Spanish deputy prime
minister: I'm not gay
Spanish Deputy Prime Minister María Teresa Fernández de la Vega has denied Internet rumors that she's a lesbian and secretly got married to a well-known female sportscaster.
'Man, finally someone asks me!' she told El Mundo newspaper's Sunday magazine Feb. 24, four years after the rumors began circulating.
'Well, look, no,' she said. 'It's a rumor about me that they've invented to do damage, using something that—hear me—I absolutely respect. I have no homophobia. But I'm not homosexual! If I were, I would have no problem in saying so. But it's just that I'm not!'
As for the TV sportscaster, 'What's up with that!' she exclaimed. 'I don't know her, we've never seen each other in our lives, and they have me married to her!'
Fernández de la Vega, who also is the government's spokesperson, said that although her mother always told her she had to get married, she is extremely happy 'being alone on my sofa, relaxing with a little music, without hearing anybody, without telephones ringing!'
Spanish gays picket
opposition party
headquarters
Spain's opposition Popular Party is threatening to undo the nation's 2005 legalization of same-sex marriage if it wins the March 9 election.
Gay activists picketed the party headquarters Feb. 16, saying they were appalled at the party's desire to turn back the clock.
They carried signs saying, 'We are for a secular state' and 'No to religious dictatorship.'
Same-sex marriage also is legal in Belgium, Canada, the Netherlands, South Africa and Massachusetts.
Senegal police
tear-gas
anti-gay protesters
Police tear-gassed anti-gay protesters outside the Grande Mosque in Dakar, Senegal, Feb. 15.
The rock-throwing demonstrators were protesting the release from custody of 10 men who were jailed after the sensationalistic magazine Icône published photos of an alleged gay wedding the men supposedly had attended.

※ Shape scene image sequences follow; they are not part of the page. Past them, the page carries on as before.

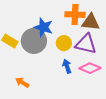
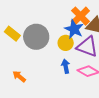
orange cross: (75, 15) -> (80, 16), turned 36
blue star: (43, 27) -> (74, 29), moved

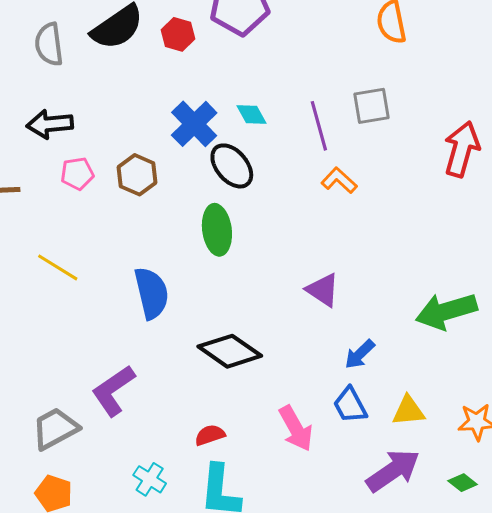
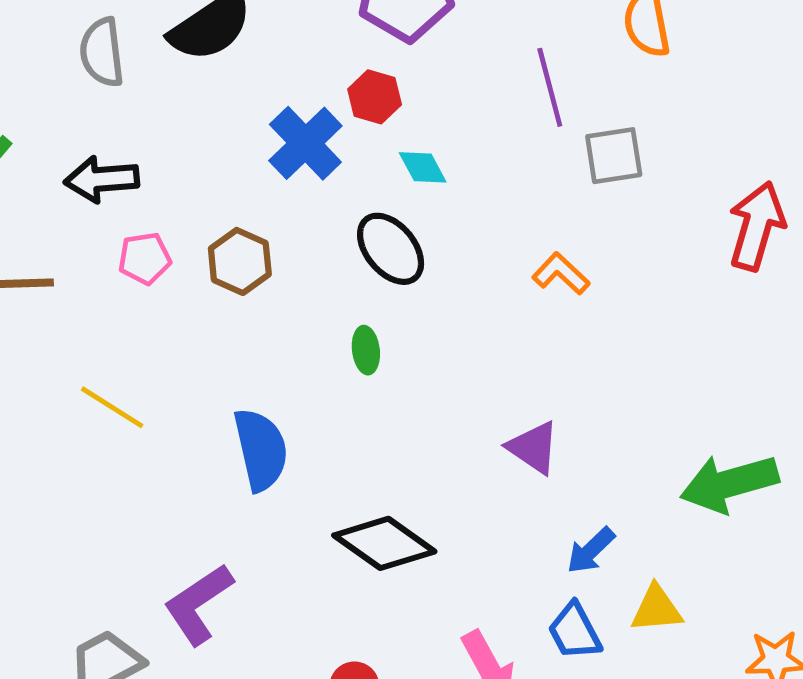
red hexagon: (178, 34) -> (375, 97), moved
blue cross: (194, 124) -> (305, 143), moved
purple line: (319, 126) -> (550, 87), moved
green ellipse: (217, 230) -> (366, 350), size x0.6
yellow triangle: (408, 411) -> (657, 609), moved

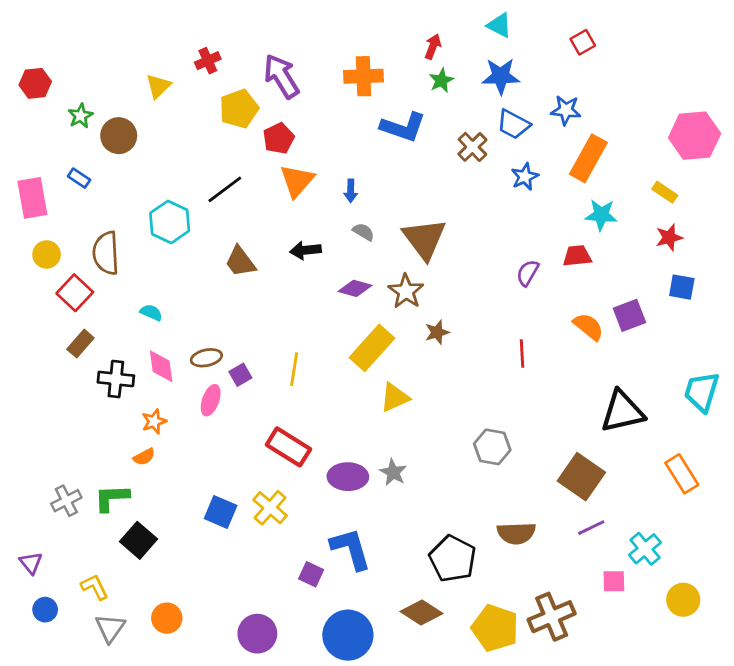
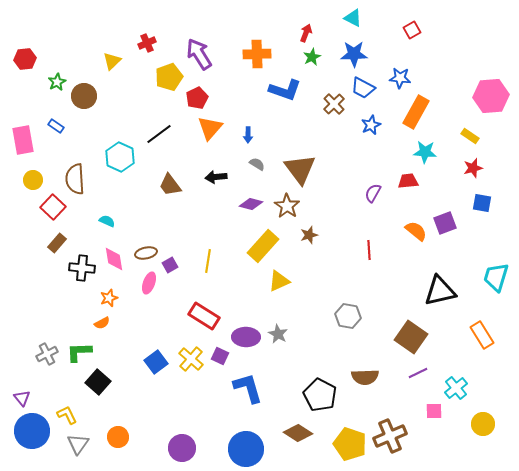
blue square: (221, 512) -> (156, 362), turned 30
purple square: (311, 574) -> (220, 356), moved
blue circle: (45, 610) -> (32, 431), size x2.0

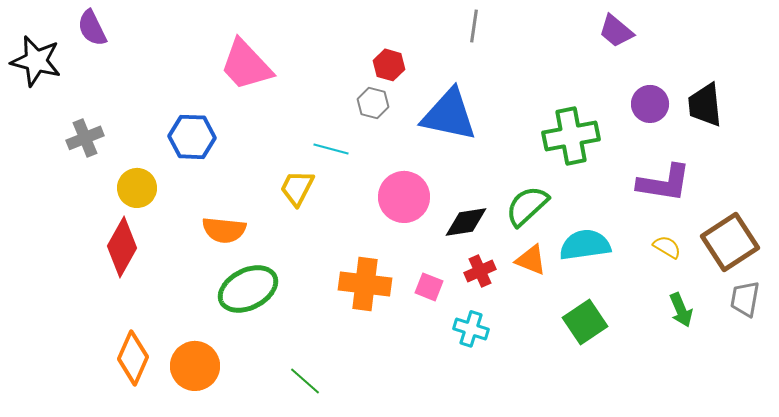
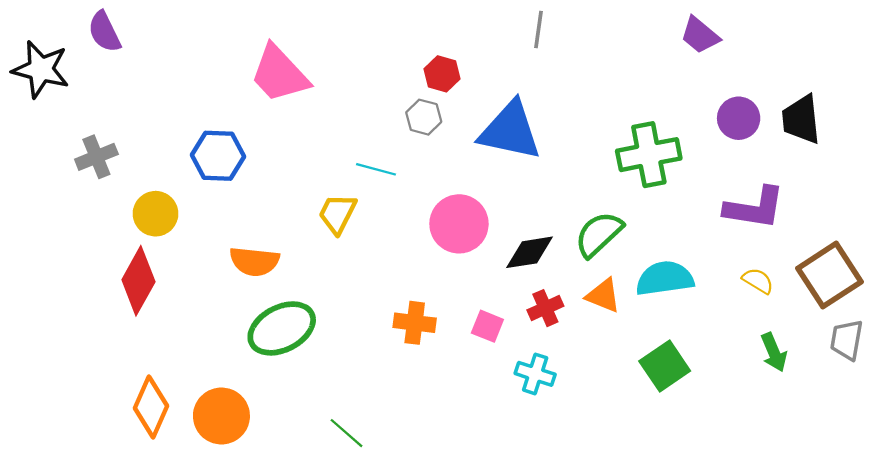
orange cross: (365, 284) -> (415, 323), size x0.7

The protesters set trash piles on fire, blocked streets and chanted, 'We don't want homosexuals' and 'God is great.'
Penal Code Article 319 punishes homosexual acts with up to five years in prison and a fine of up to $3,000.
Most Dutch OK with gay prime minister
Seventy-eight percent of Dutch people would be OK with having a gay prime minister, according to a poll of 21,000 members of TV program EenVandaag's permanent opinion panel, NIS News Bulletin reported Feb. 6.
The panel also would be fine with a prime minister who is female ( 93 percent approval ) , unmarried ( 90 percent approval ) , atheist ( 87 percent ) , Black ( 75 percent ) or Jewish ( 53 percent ) .
But only 27 percent of the panel would support an Islamic prime minister and only 33 percent would be OK with a fundamentalist Christian prime minister.